Keep your cat indoors
It speaks for itself that you should keep your cat indoors during a fireworks display. If your cat is normally allowed outdoors, make sure to keep them indoors on holidays such as New Year’s Eve, the 4th of July or Bonfire Night. Lure your cat inside way ahead of sunset as cats can be hard to trick into coming inside.
Cover the windows and leave on the lights
The sudden flashes of light combined with loud bangs and other strange noises can be frightening to cats. Make sure no light enters through the windows by closing the curtains or blinds. Leave the lights inside your home on to conceal the flashes from the fireworks even further.
Turn on the radio or television
By playing some music or turning on the television, loud bangs caused by the fireworks will become less apparent. Your cat will probably already be used to the sound of the television anyway, which provides an extra form of comfort. In addition, the changing light of the television will conceal any flashes of light from outside, making it seem to your cat like not much is going on.
Create a safe spot
If your cat has their favorite hiding spot inside your house, make this space as comfortable as possible with blankets, treats, and toys. Cats usually feel safer when they are high up, so placing a cardboard box lined with blankets on top of the fridge or a cupboard could be a good idea.
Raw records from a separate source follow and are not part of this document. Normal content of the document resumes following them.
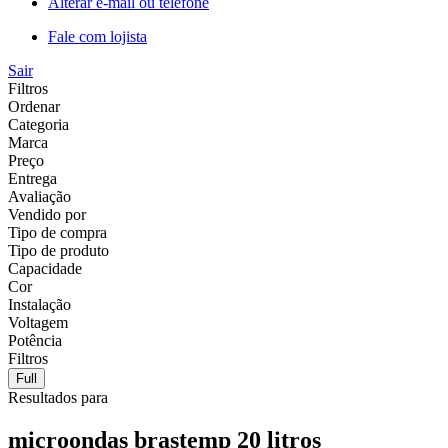
Alterar e-mail ou telefone
Fale com lojista
Sair
Filtros
Ordenar
Categoria
Marca
Preço
Entrega
Avaliação
Vendido por
Tipo de compra
Tipo de produto
Capacidade
Cor
Instalação
Voltagem
Potência
Filtros
Full
Resultados para
microondas brastemp 20 litros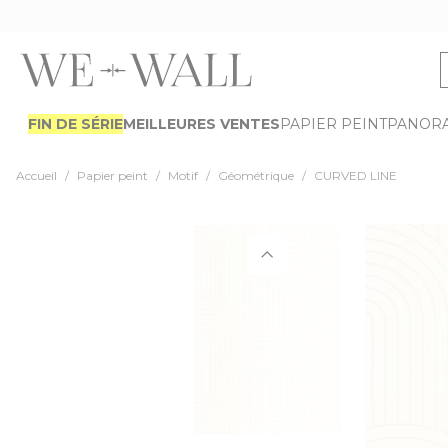
Allez au contenu
FIN DE SÉRIE
MEILLEURES VENTES
PAPIER PEINT
PANOR
Accueil
/
Papier peint
/
Motif
/
Géométrique
/
CURVED LINE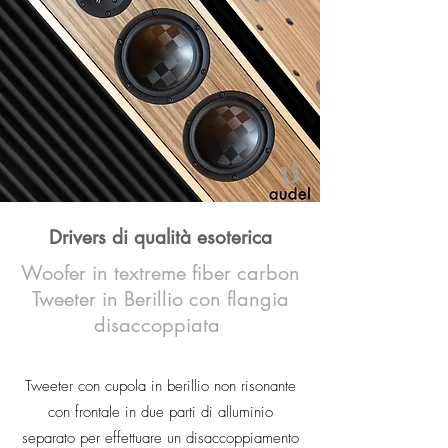
Drivers di qualità esoterica
Woofer in textreme fiber carbon
Tweeter in Berillio con flangia
disaccoppiata
Tweeter con cupola in berillio non risonante
con frontale in due parti di alluminio
separato per effettuare un disaccoppiamento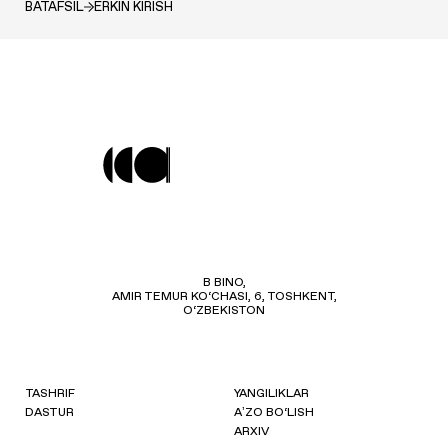
BATAFSIL
ERKIN KIRISH
B BINO,
AMIR TEMUR KO‘CHASI, 6, TOSHKENT,
O‘ZBEKISTON
TASHRIF
YANGILIKLAR
DASTUR
AʼZO BO‘LISH
ARXIV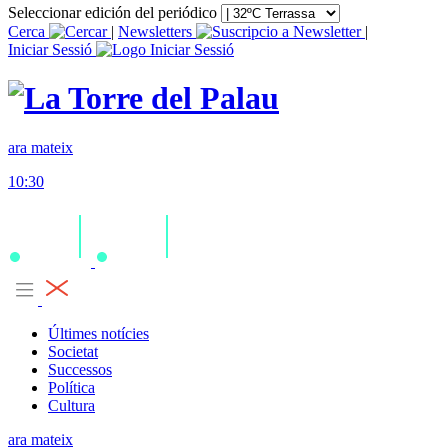
Seleccionar edición del periódico
Cerca
|
Newsletters
|
Iniciar Sessió
ara mateix
10:30
Últimes notícies
Societat
Successos
Política
Cultura
ara mateix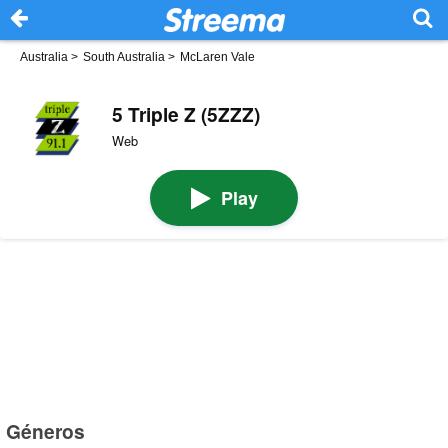
Australia
>
South Australia
>
McLaren Vale
5 Triple Z (5ZZZ)
Web
Play
Géneros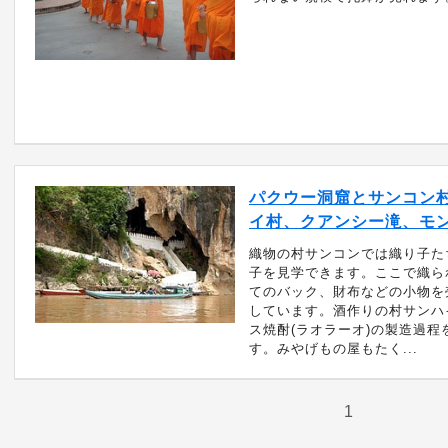
パクウー洞窟とサンコン
イ村、クアンシー滝、モ
織物の村サンコンでは織り子た
子を見学できます。ここで織ら
てのバック、財布などの小物を
しています。酒作りの村サンハ
ス焼酎(ラオラーオ)の製造過程
す。みやげもの屋もたく...
1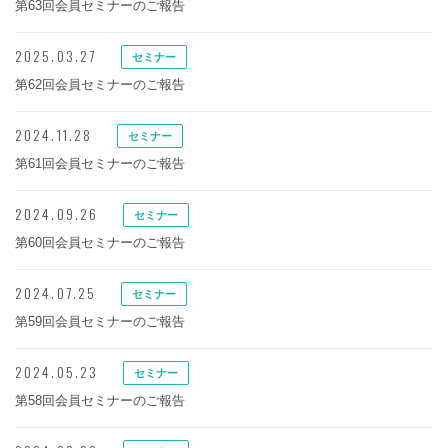
第63回会員セミナーのご報告
2025.03.27
セミナー
第62回会員セミナーのご報告
2024.11.28
セミナー
第61回会員セミナーのご報告
2024.09.26
セミナー
第60回会員セミナーのご報告
2024.07.25
セミナー
第59回会員セミナーのご報告
2024.05.23
セミナー
第58回会員セミナーのご報告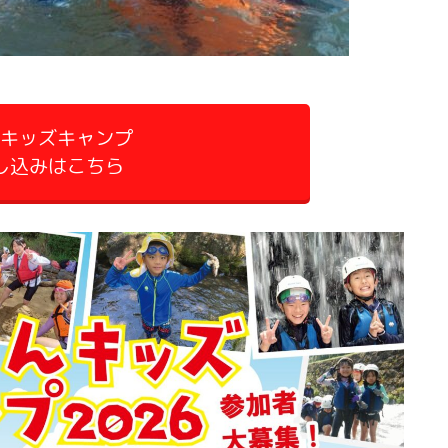
んキッズキャンプ
し込みはこちら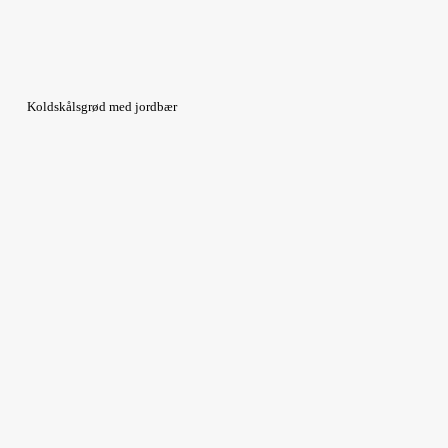
Koldskålsgrød med jordbær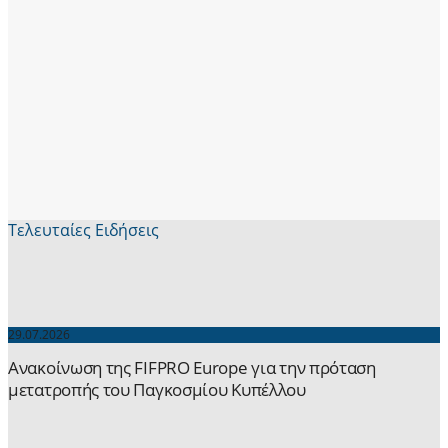
Τελευταίες Ειδήσεις
29.07.2026
Ανακοίνωση της FIFPRO Europe για την πρόταση
μετατροπής του Παγκοσμίου Κυπέλλου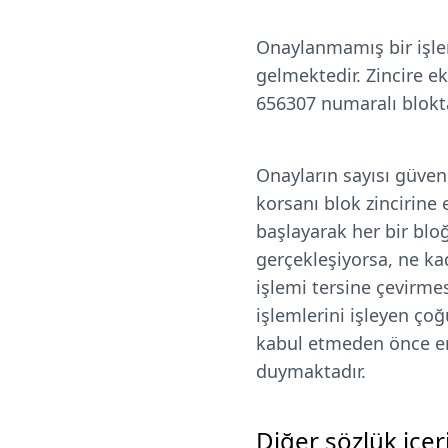
Onaylanmamış bir işle
gelmektedir. Zincire ek
656307 numaralı blokta
Onayların sayısı güven
korsanı blok zincirine e
başlayarak her bir bloğu
gerçekleşiyorsa, ne kad
işlemi tersine çevirme
işlemlerini işleyen çoğ
kabul etmeden önce en 
duymaktadır.
Diğer sözlük içeri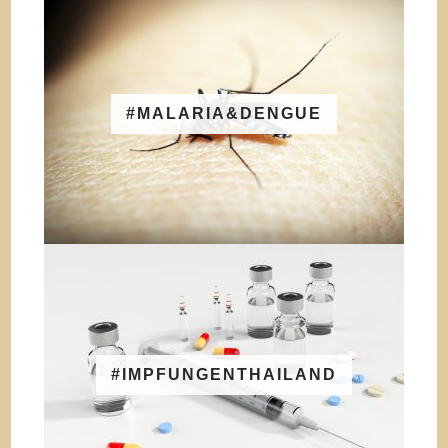
#MALARIA&DENGUE
#IMPFUNGENTHAILAND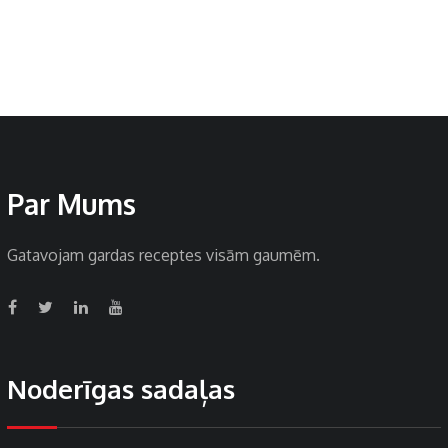
Par Mums
Gatavojam gardas receptes visām gaumēm.
Noderīgas sadaļas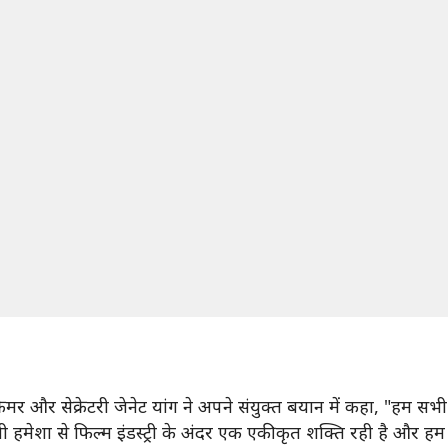
और सेक्रेटरी जेनेट यांग ने अपने संयुक्त बयान में कहा, "हम सभी जं
ी हमेशा से फिल्म इंडस्ट्री के अंदर एक एकीकृत शक्ति रही है और ह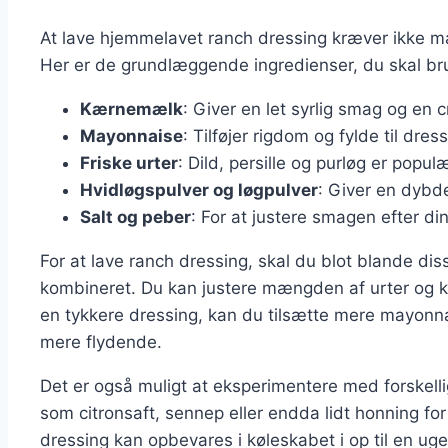
At lave hjemmelavet ranch dressing kræver ikke ma
Her er de grundlæggende ingredienser, du skal br
Kærnemælk
: Giver en let syrlig smag og en 
Mayonnaise
: Tilføjer rigdom og fylde til dres
Friske urter
: Dild, persille og purløg er popul
Hvidløgspulver og løgpulver
: Giver en dybd
Salt og peber
: For at justere smagen efter di
For at lave ranch dressing, skal du blot blande diss
kombineret. Du kan justere mængden af urter og k
en tykkere dressing, kan du tilsætte mere mayon
mere flydende.
Det er også muligt at eksperimentere med forskelli
som citronsaft, sennep eller endda lidt honning f
dressing kan opbevares i køleskabet i op til en uge, 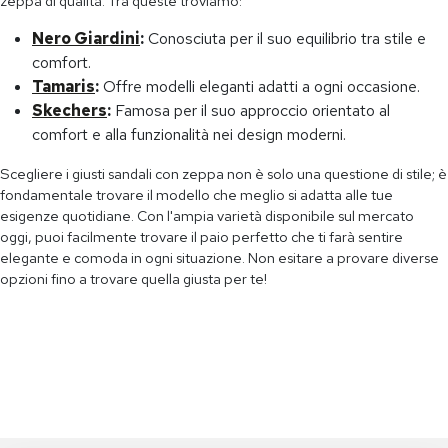
zeppa di qualità. Tra queste troviamo:
Nero Giardini
:
Conosciuta per il suo equilibrio tra stile e
comfort.
Tamaris
:
Offre modelli eleganti adatti a ogni occasione.
Skechers
:
Famosa per il suo approccio orientato al
comfort e alla funzionalità nei design moderni.
Scegliere i giusti sandali con zeppa non è solo una questione di stile; è
fondamentale trovare il modello che meglio si adatta alle tue
esigenze quotidiane. Con l'ampia varietà disponibile sul mercato
oggi, puoi facilmente trovare il paio perfetto che ti farà sentire
elegante e comoda in ogni situazione. Non esitare a provare diverse
opzioni fino a trovare quella giusta per te!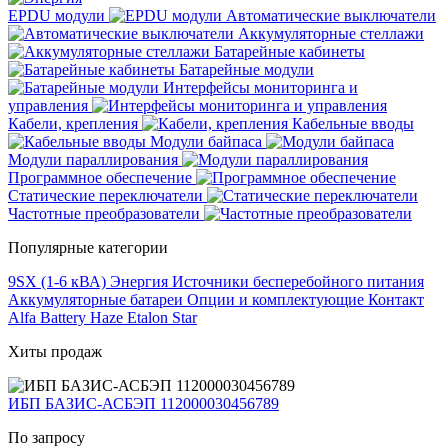
EPDU модули
Автоматические выключатели
Аккумуляторные стеллажи
Батарейные кабинеты
Батарейные модули
Интерфейсы мониторинга и
управления
Кабели, крепления
Кабельные вводы
Модули байпаса
Модули параллирования
Программное обеспечение
Статические переключатели
Частотные преобразователи
Популярные категории
9SX (1-6 кВА)
Энергия
Источники бесперебойного питания
Аккумуляторные батареи
Опции и комплектующие
Контакт
Alfa Battery
Haze
Etalon
Star
Хиты продаж
ИБП БАЗИС-АСБЭП 112000030456789
По запросу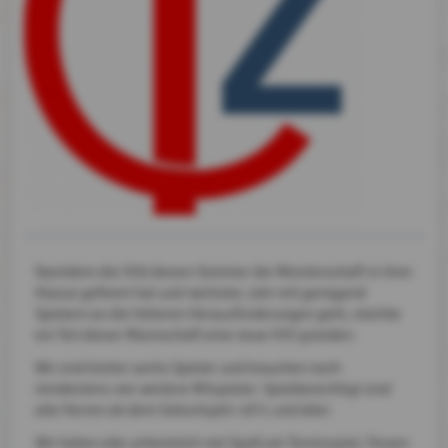
Nachdem die H50 diesen Sommer die Meisterschaft in ihrer
Klasse gefeiert hat und nächstes Jahr mit genügend
Spielern an die höheren Herausforderungen geht, möchte
ein Teil dieser Mannschaft eine neue H55 gründen.
Wir sind bisher sechs Spieler und brauchen noch
mindestens vier weitere Mitspieler. Spielberechtigt sind
alle Herren ab dem Geburtsjahr 1971 und älter.
Wir haben alle unheimlich viel Spaß am Tennisspiel, freuen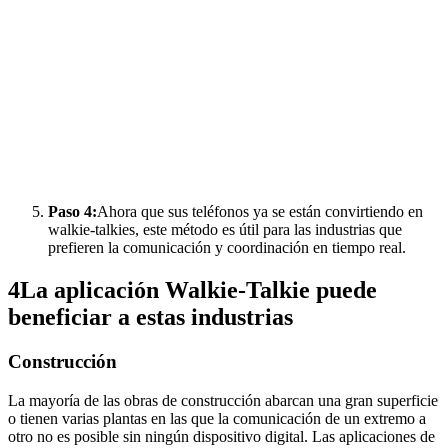
Paso 4:
Ahora que sus teléfonos ya se están convirtiendo en
walkie-talkies, este método es útil para las industrias que
prefieren la comunicación y coordinación en tiempo real.
4
La aplicación Walkie-Talkie puede
beneficiar a estas industrias
Construcción
La mayoría de las obras de construcción abarcan una gran superficie
o tienen varias plantas en las que la comunicación de un extremo a
otro no es posible sin ningún dispositivo digital. Las aplicaciones de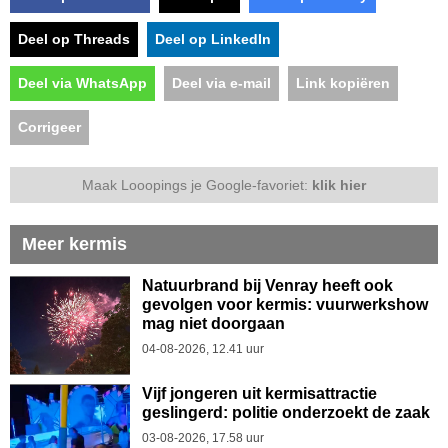
Deel op Threads
Deel op LinkedIn
Deel via WhatsApp
Deel via e-mail
Link kopiëren
Corrigeer
Maak Looopings je Google-favoriet:
klik hier
Meer kermis
Natuurbrand bij Venray heeft ook
gevolgen voor kermis: vuurwerkshow
mag niet doorgaan
04-08-2026, 12.41 uur
Vijf jongeren uit kermisattractie
geslingerd: politie onderzoekt de zaak
03-08-2026, 17.58 uur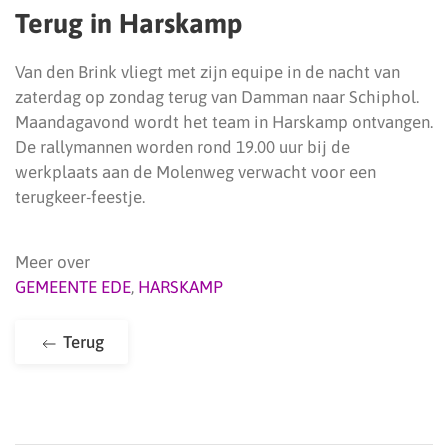
Terug in Harskamp
Van den Brink vliegt met zijn equipe in de nacht van
zaterdag op zondag terug van Damman naar Schiphol.
Maandagavond wordt het team in Harskamp ontvangen.
De rallymannen worden rond 19.00 uur bij de
werkplaats aan de Molenweg verwacht voor een
terugkeer-feestje.
Meer over
GEMEENTE EDE
,
HARSKAMP
Terug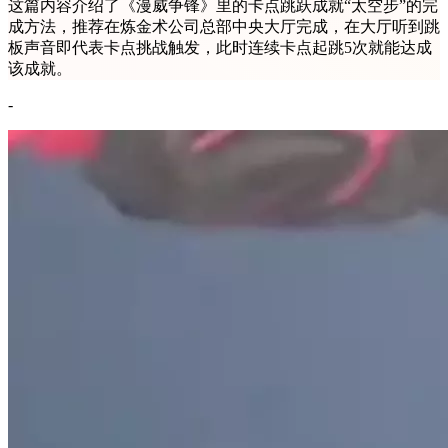
这篇内容介绍了《漫威争锋》里的卡点跳跃成就“太空步”的完
成方法，推荐在炼金术公司总部中央大厅完成，在大厅听到跳
板声音即代表卡点挑战触发，此时连续卡点起跳5次就能达成
该成就。
-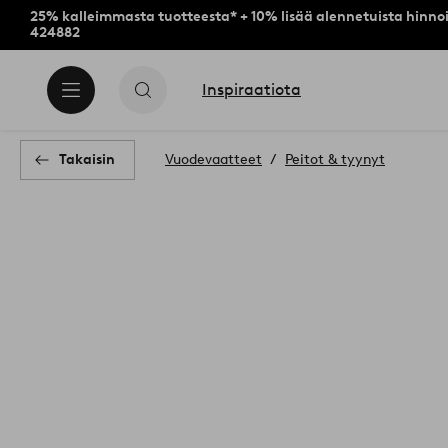
25% kalleimmasta tuotteesta* + 10% lisää alennetuista hinnoi
424882
Inspiraatiota
Takaisin
Vuodevaatteet
Peitot & tyynyt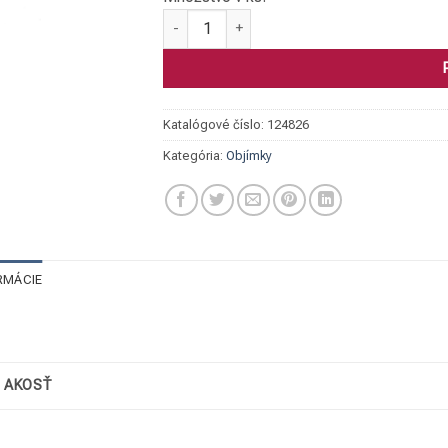
množstvo Objímka DN50/60,3
Katalógové číslo:
124826
Kategória:
Objímky
RMÁCIE
/ AKOSŤ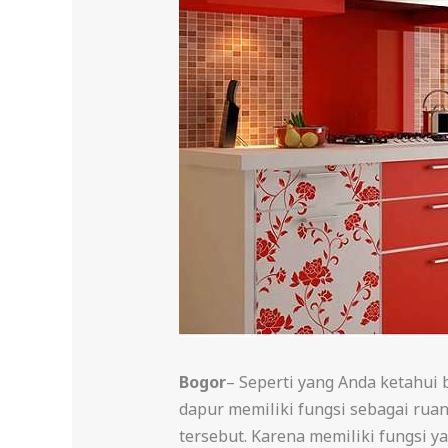
Bogor
– Seperti yang Anda ketahui
dapur memiliki fungsi sebagai ru
tersebut. Karena memiliki fungsi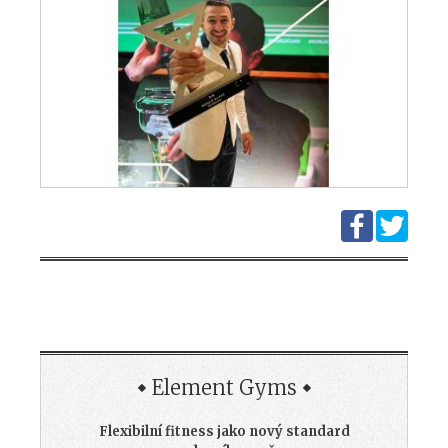
Element Gyms
Flexibilní fitness jako nový standard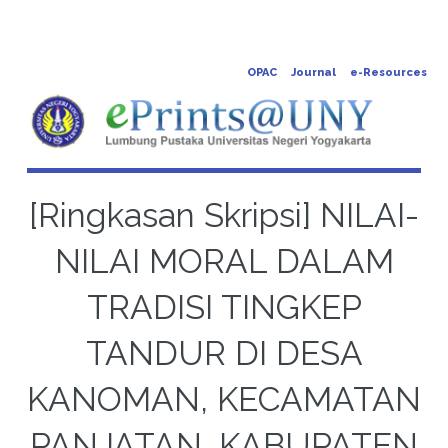
OPAC
Journal
e-Resources
[Ringkasan Skripsi] NILAI-
NILAI MORAL DALAM
TRADISI TINGKEP
TANDUR DI DESA
KANOMAN, KECAMATAN
PANJATAN, KABUPATEN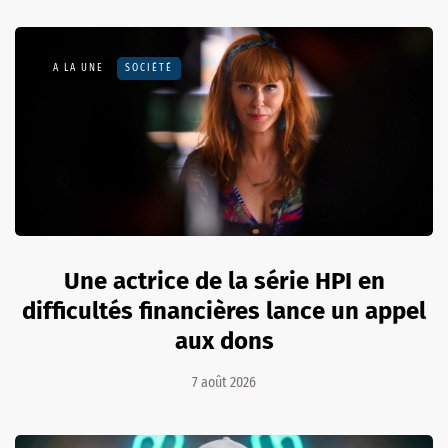
A LA UNE
SOCIÉTÉ
Une actrice de la série HPI en
difficultés financières lance un appel
aux dons
7 août 2026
Make sure to cover the entrance to the box by hanging a thin blanket over it to make sure your cat feels safe once inside, yet still allowing them to peek outside to observe their surroundings. Placing a t-shirt with your scent on it in the box can also be particularly helpful
Don’t lock up your cat in a confined space
confined spaces are fine as long as they are safe, and your cat enters them on their own volition. Don’t lock up your cat in a small space as they might injure themselves trying to escape. Instead, grant your cat access to all safe rooms in the house.
Don’t pick up your cat
There’s a good chance that the fireworks will stress out your cat. By picking up your feline friend, you will only increase stress levels, which could lead to sudden aggressive behaviour. Give your cat some time to settle down after the fireworks, preferably until the next morning.
Cats are very clever animals that can pick up on subtle behavioural changes. Following them around or cuddling them too often will soon become suspicious to them. Once you have locked your cat inside, treat them as you would on any given day as much as possible. If your cat sees that the fireworks do not cause you to behave differently, they might realise that it’s nothing to be scared of.
Escape-proof your house
Make sure that all windows and doors are closed, and that the cat flap is blocked off. Cats can squeeze themselves into surprisingly small spaces, potentially hurting themselves or getting stuck. Make sure to block off such spaces way before the fireworks even start.
Get your cat microchipped
In case your cat manages to run off in fear, it is vital that they can be traced back to you. Definitely get your cat microchipped, or make sure the contact details are up to date in case your cat already has a chip. In addition, make sure your cat wears a breakaway collar with a name tag on it so your furry friend can be reunited with you asap.
Consult your vet
If your cat remains absolutely terrified of fireworks, despite you having taken all measures above, it would be a good idea to consult your vet. These medical professionals can prescribe your cat medication if needed or can talk to you about other solutions, like pheromone diffusers designed to help your cat relax.